TASK REQUIREMENTS: Find "Czy można zamówić" and "Strona główna (153, 280)" in the records below. Copy the lines holding them and every line between, exactly, and no others.

SOURCE RECORDS:
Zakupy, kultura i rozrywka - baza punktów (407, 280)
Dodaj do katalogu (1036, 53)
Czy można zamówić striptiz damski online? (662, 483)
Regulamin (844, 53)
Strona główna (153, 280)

---

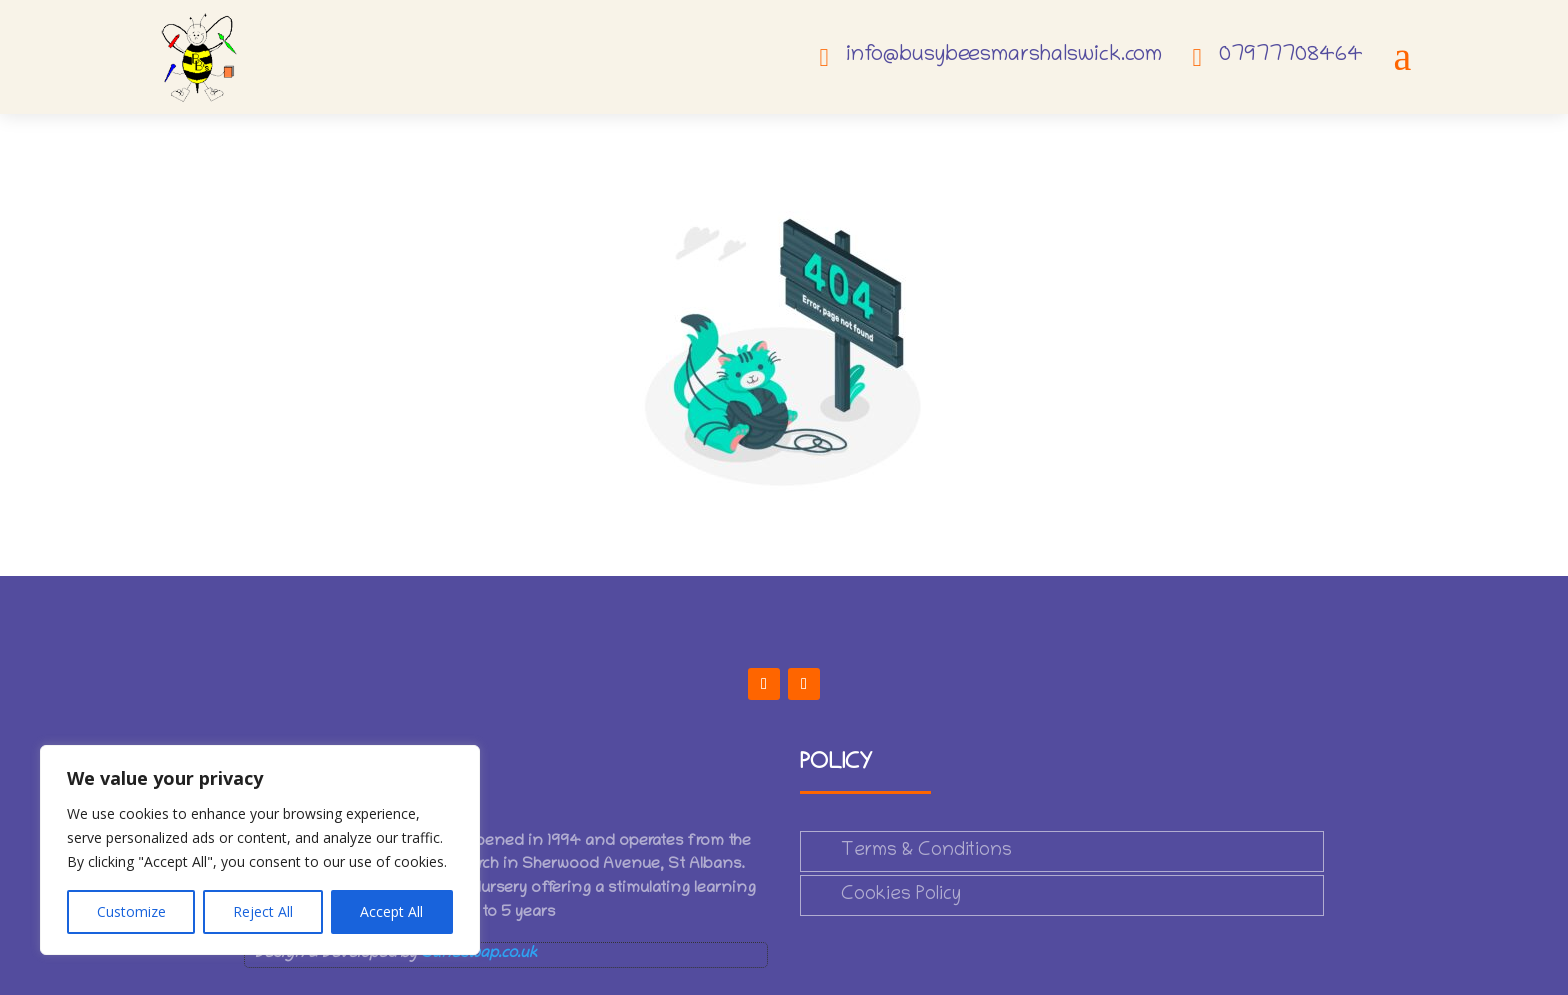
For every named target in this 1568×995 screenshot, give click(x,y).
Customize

ANSWER TO THIS EXERCISE:
Czy można zamówić striptiz damski online? (662, 483)
Regulamin (844, 53)
Strona główna (153, 280)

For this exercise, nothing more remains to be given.